Every little gesture was important to him. I needed to remember that—to never discount anything. He pressed me tighter against him and I listened to his heart, strong and steady and comforting. I slid my hand up his chest and neck, around the contours of his face and into his hair.

“Your hair is so dark,” I whispered. “It used to be lighter, the color of sand. Dark sand, anyway. Now it’s like caramel.”

“It hadn’t seen sun in many years.”

I blinked back the tears at the reminder as I let the silky strands fall through my fingers. “And it’s so long.”

“Do you like it?”

“I don’t know.” I continued running my fingers through it. “It is sexy.”

His eyebrows jumped and a smile played on his lips. “Maybe I should have left it longer.”

“It was longer?” Then I remembered seeing him—when I thought he was a delusion—standing in the park, long hair whipping in the breeze.

“I pulled it into a ponytail and cut it off to a more reasonable length. I hope you’ll finish the job for me.”

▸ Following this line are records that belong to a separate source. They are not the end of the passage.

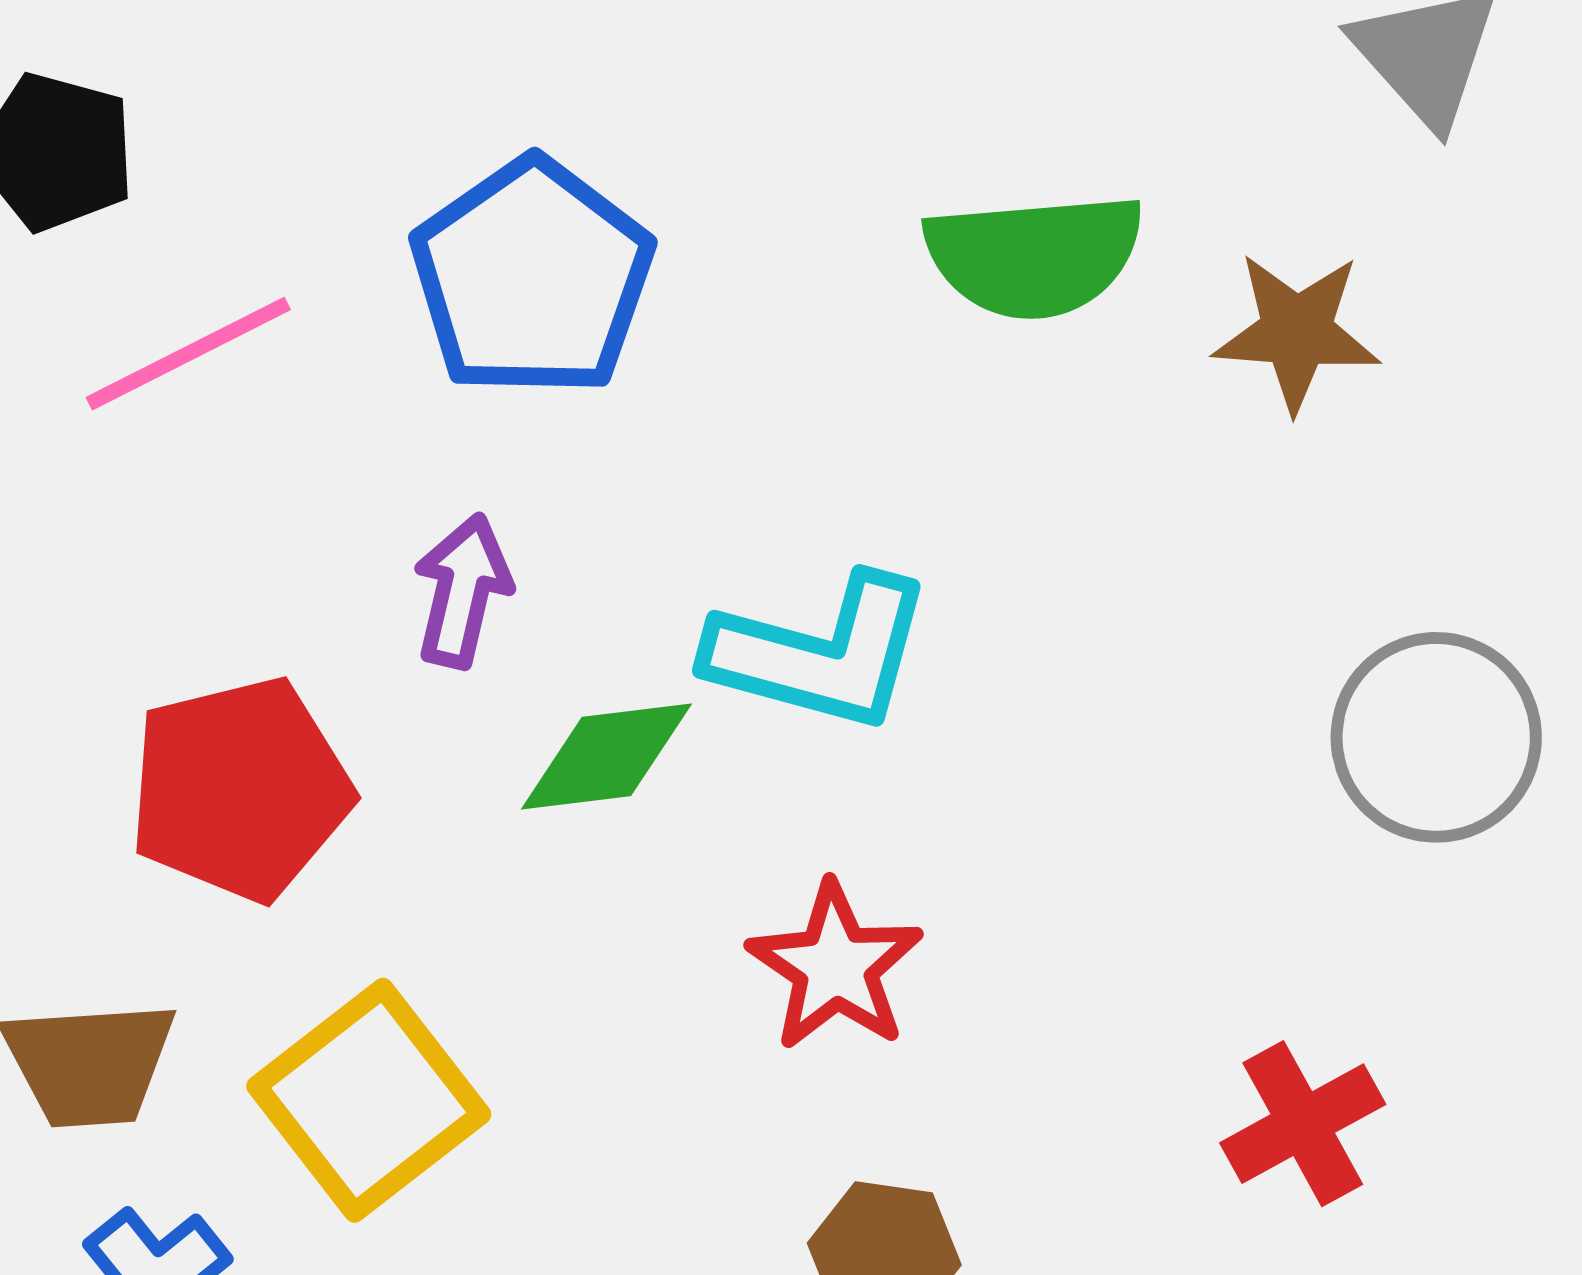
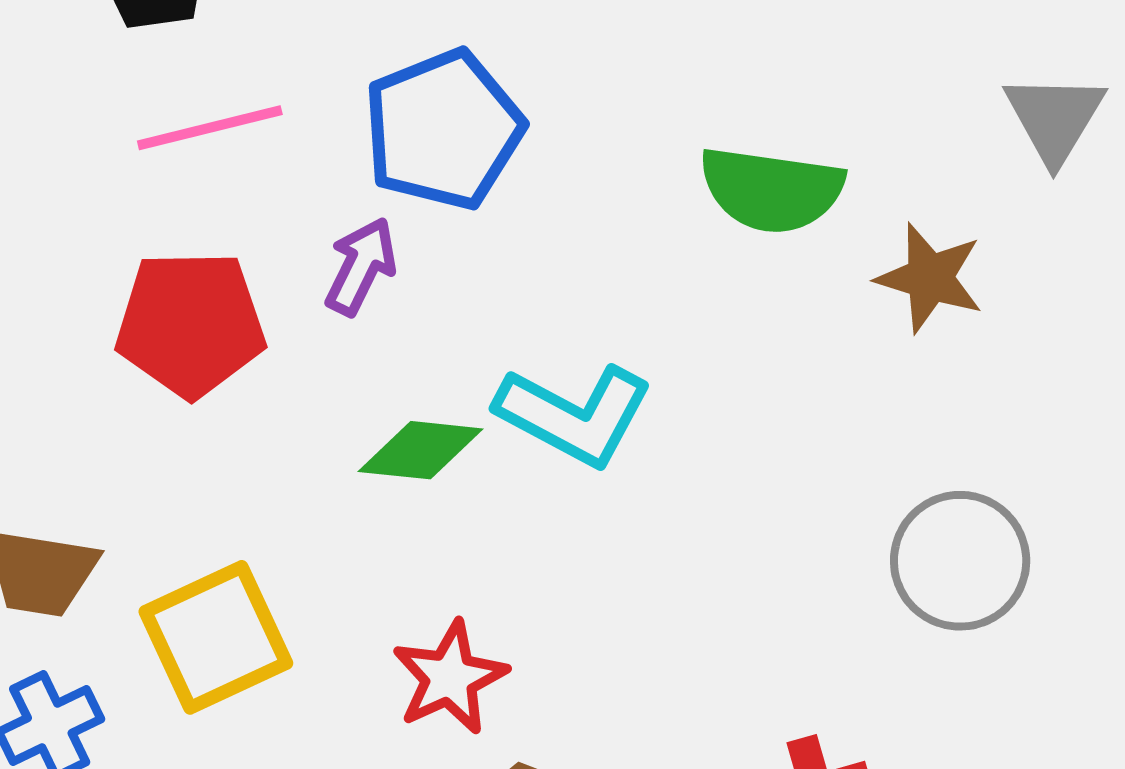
purple arrow: (462, 591) -> (361, 266), moved
red pentagon: (240, 789) -> (190, 324), moved
red star: (835, 967) -> (450, 678), moved

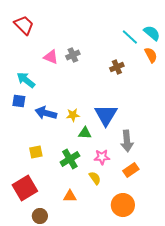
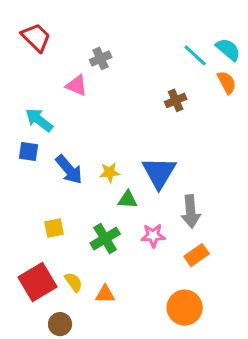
gray cross: (73, 55) -> (101, 58), moved
blue arrow: (46, 113) -> (69, 170), turned -145
yellow semicircle: (95, 178) -> (74, 282), moved

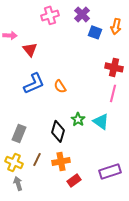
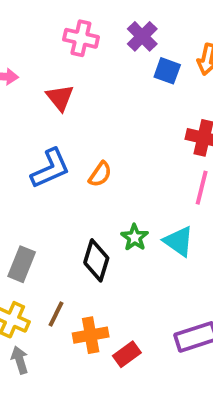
pink cross: (50, 15) -> (81, 38), turned 30
red triangle: (30, 49) -> (60, 98), moved
orange semicircle: (60, 86) -> (100, 174), turned -112
orange cross: (61, 161) -> (91, 335), moved

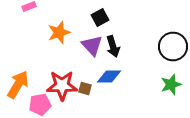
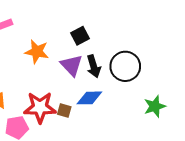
orange star: (59, 32) -> (37, 52), turned 30
black circle: (173, 46) -> (125, 66), moved

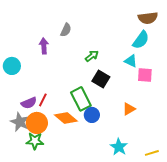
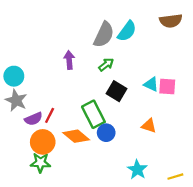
gray semicircle: (66, 30) -> (104, 35), moved, size x1.6
cyan semicircle: (141, 40) -> (127, 31), moved
purple arrow: (44, 46) -> (69, 60), moved
cyan triangle: (131, 61) -> (151, 84), moved
orange triangle: (129, 109) -> (149, 126), turned 48
gray star: (20, 122) -> (16, 100), moved

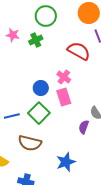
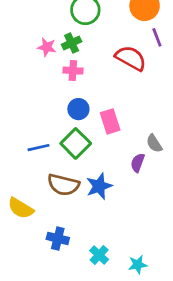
pink star: (13, 35) -> (47, 47), moved
pink cross: (64, 77) -> (73, 71), moved, turned -32
blue star: (66, 162) -> (99, 186), moved

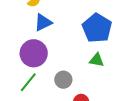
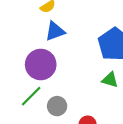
gray circle: (63, 80) -> (57, 106), moved

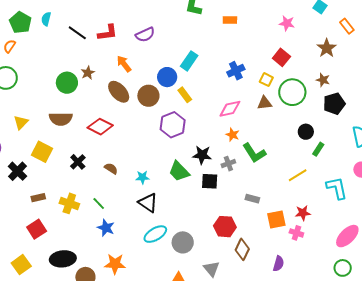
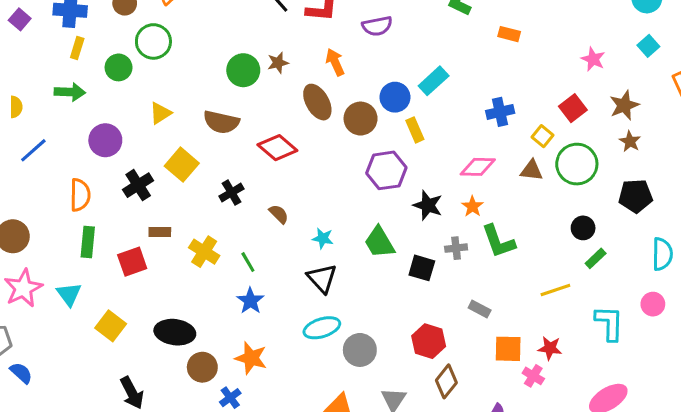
brown star: (327, 48) -> (624, 105), moved
brown star: (323, 80) -> (630, 141), moved
black star: (202, 155) -> (428, 205), moved
red square: (37, 229) -> (132, 262), moved
yellow square: (21, 265) -> (111, 326), turned -30

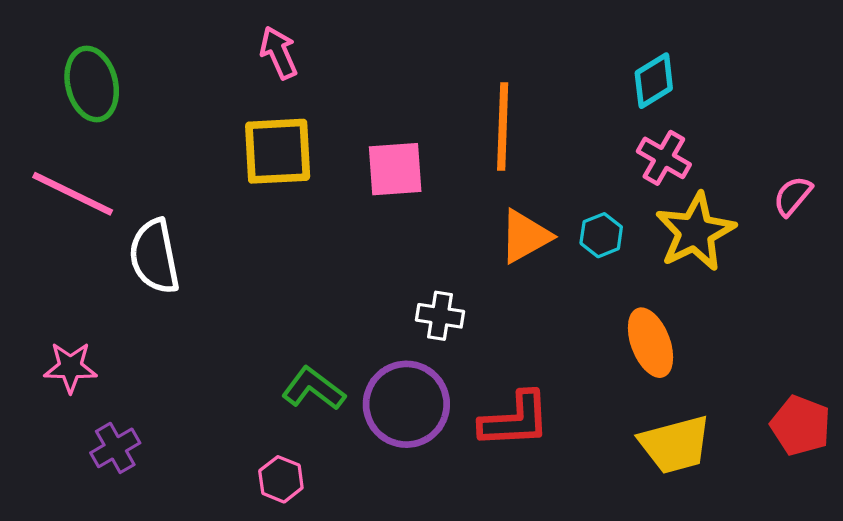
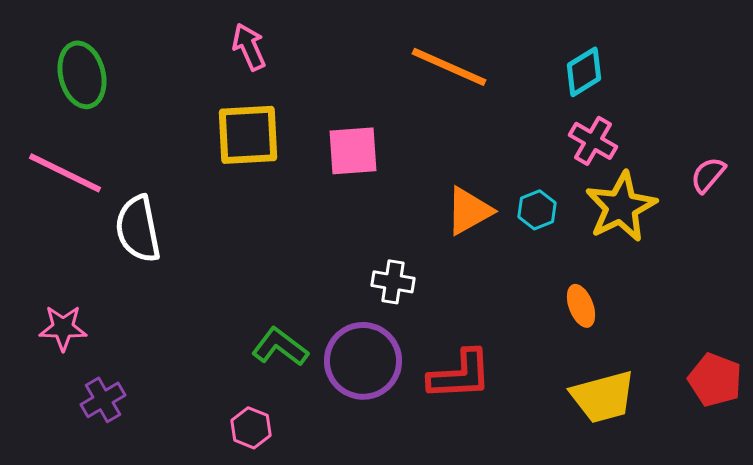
orange line: (503, 127) -> (449, 67), moved, turned -68
orange ellipse: (650, 343) -> (581, 306), size x0.7

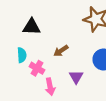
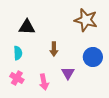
brown arrow: (61, 51) -> (54, 49), turned -56
pink cross: (37, 68) -> (17, 78), moved

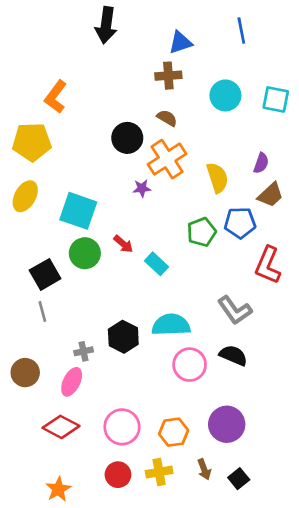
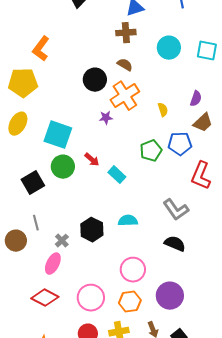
yellow semicircle: (217, 178) -> (163, 110), size x0.6
gray line: (42, 312) -> (36, 223), moved
cyan semicircle: (171, 325) -> (128, 221), size x0.7
gray cross: (84, 351) -> (62, 241), turned -32
pink circle: (190, 365) -> (133, 270), moved
brown circle: (25, 373) -> (16, 241), moved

I laughed. “You want me to cut your hair? No way.”

“So you do like it?”

“That’s not exactly what I meant. I mean, I guess I like it. You kind of look like the Tristan in Legends of the Fall….”

He raised an eyebrow. “Him again?”

I smiled, also remembering the conversation many years ago. “Yeah, but…”

He studied my face. “But what?”

“But you also look like you belong on the front of a romance novel or something.”

He laughed. “Okay, it’s definitely coming off then.”

“Well, I’m not doing it. I have no idea how to cut hair and I’m not ruining it.” But I did have an idea. “You want to feel something incredible?”

“I have you in my arms. What could feel more incredible than this?”

“Hmm…you’re right. It can wait.” I leaned my head against his chest.

“You have me curious now.”

With a grin, I rolled out of his arms and retrieved my brush. I knelt behind him on the bed and brushed his hair, slowly and gently, the way I liked mine to be brushed. Mom had brushed it a lot for me over the years, because sometimes I hadn’t cared enough to do it myself and it had helped to relax me.

“Mmm…you’re right. It’s almost as good as foreplay,” Tristan said with a shudder.